On paid links and non-paid links, I don't think Google is obsessed on determining whether a link is paid or not. Unless, of course, Google would index one's Paypal payment history. No one will know of paid links because naturally a website should have links going out and should have inbound links. That's the total concept of website - link in, link out.
You've never heard of blog spam? Article marketing is pretty white hat but the problem is that Google didn't introduce the algo so that webmasters could boost their own link profile by posting articles on article sites.
My understanding is that a variety of factors (over 200?) are used to calculate the final rank of a page for a given keyphrase with the PageRank of the linking page, it's theme's relevancy, the presence of keyword in the anchor text and destination page, how well each page is optimised for the target keywords - for example, are they featured in the titles, descriptions and body text - whether the link is reciprocal, nofollowed, has reinforcing title and alt text, the links age, each pages respective age and several other factors besides. Because PageRank is just one of many contributing factors you won't necessarily see a direct correlation between the PageRank of a given page, or indeed any one link to it, and its rank for a particular keyword.
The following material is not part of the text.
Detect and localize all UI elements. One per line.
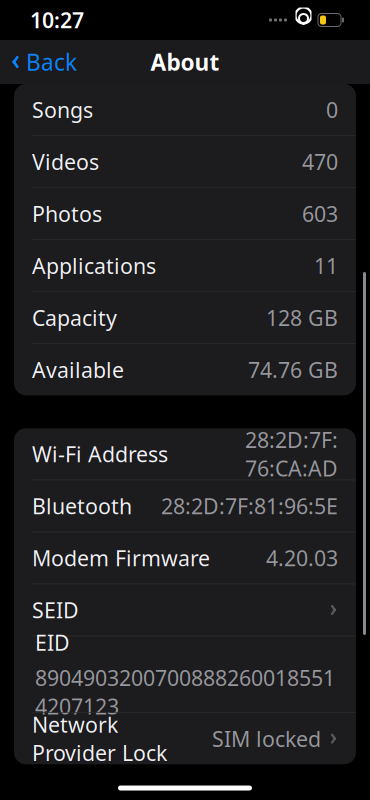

Also, I believe that it's possible for Google to hide a site's PageRank display in the toolbar without actually deleting its PageRank. That's why it's possible for some sites without apparent PageRank to rank well, as if their PR was really zero then they wouldn't rank at all. Google can of course also implement a manual ranking penalty, if desired, but that's seperate issue.
The definitions you have posted will help many new understand the different terms and operations of each. Thanks for the Post. Good Pluck
This is from here The most famous part of our ranking algorithm is PageRank, an algorithm developed by Larry Page and Sergey Brin, who founded Google. PageRank is still in use today, but it is now a part of a much larger system. Other parts include language models (the ability to handle phrases, synonyms, diacritics, spelling mistakes, and so on), query models (it's not just the language, it's how people use it today), time models (some queries are best answered with a 30-minutes old page, and some are better answered with a page that stood the test of time), and personalized models (not all people want the same thing).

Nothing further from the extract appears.